*** Opening of INFORMATION GIVEN ***
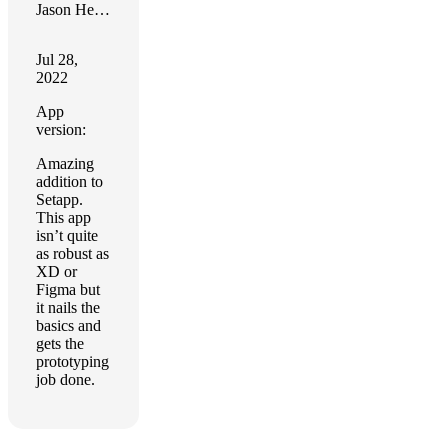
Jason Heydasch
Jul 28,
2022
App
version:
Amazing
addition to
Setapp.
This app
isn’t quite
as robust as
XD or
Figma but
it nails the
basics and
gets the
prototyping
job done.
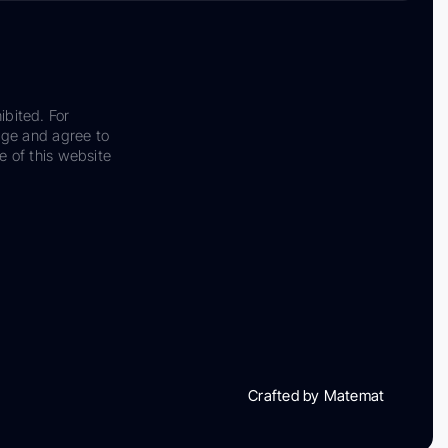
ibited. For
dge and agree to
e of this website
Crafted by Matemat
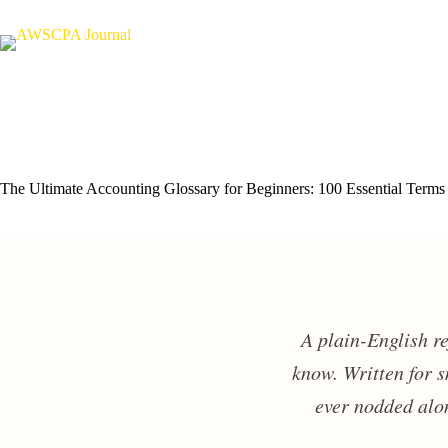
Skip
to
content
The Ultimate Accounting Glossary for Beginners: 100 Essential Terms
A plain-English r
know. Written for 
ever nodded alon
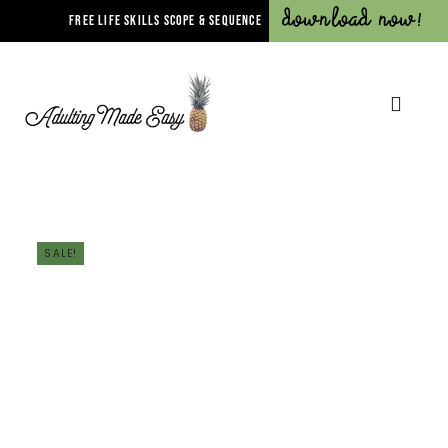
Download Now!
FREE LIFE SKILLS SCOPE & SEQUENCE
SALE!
*** Close of INFORMATION GIVEN ***
*** Opening of INFORMATION GIVEN ***
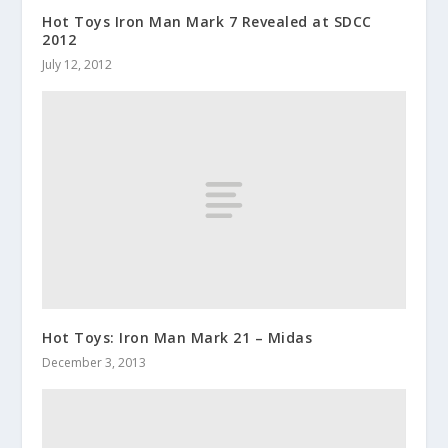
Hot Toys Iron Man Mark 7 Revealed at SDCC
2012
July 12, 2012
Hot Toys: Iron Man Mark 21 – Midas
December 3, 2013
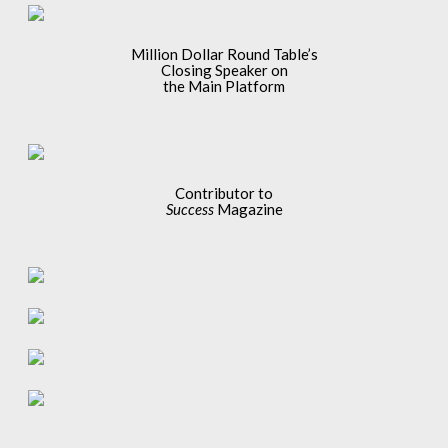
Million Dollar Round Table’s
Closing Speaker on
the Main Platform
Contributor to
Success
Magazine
*** Close of INFORMATION GIVEN ***
*** Opening of INFORMATION GIVEN ***
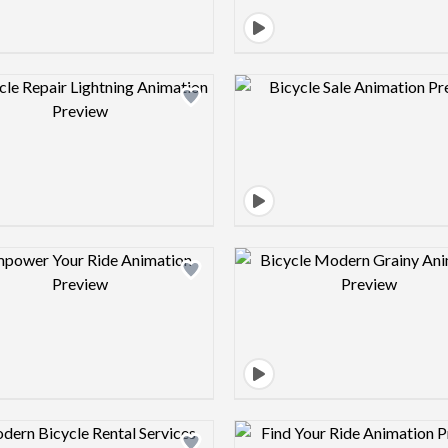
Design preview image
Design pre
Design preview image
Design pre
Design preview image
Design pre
*** Close of INFORMATION GIVEN ***
For each line above that includes the word "Toys", make a copy of that line.

SOLUTION TO THE EXERCISE:
Hot Toys Iron Man Mark 7 Revealed at SDCC
Hot Toys: Iron Man Mark 21 – Midas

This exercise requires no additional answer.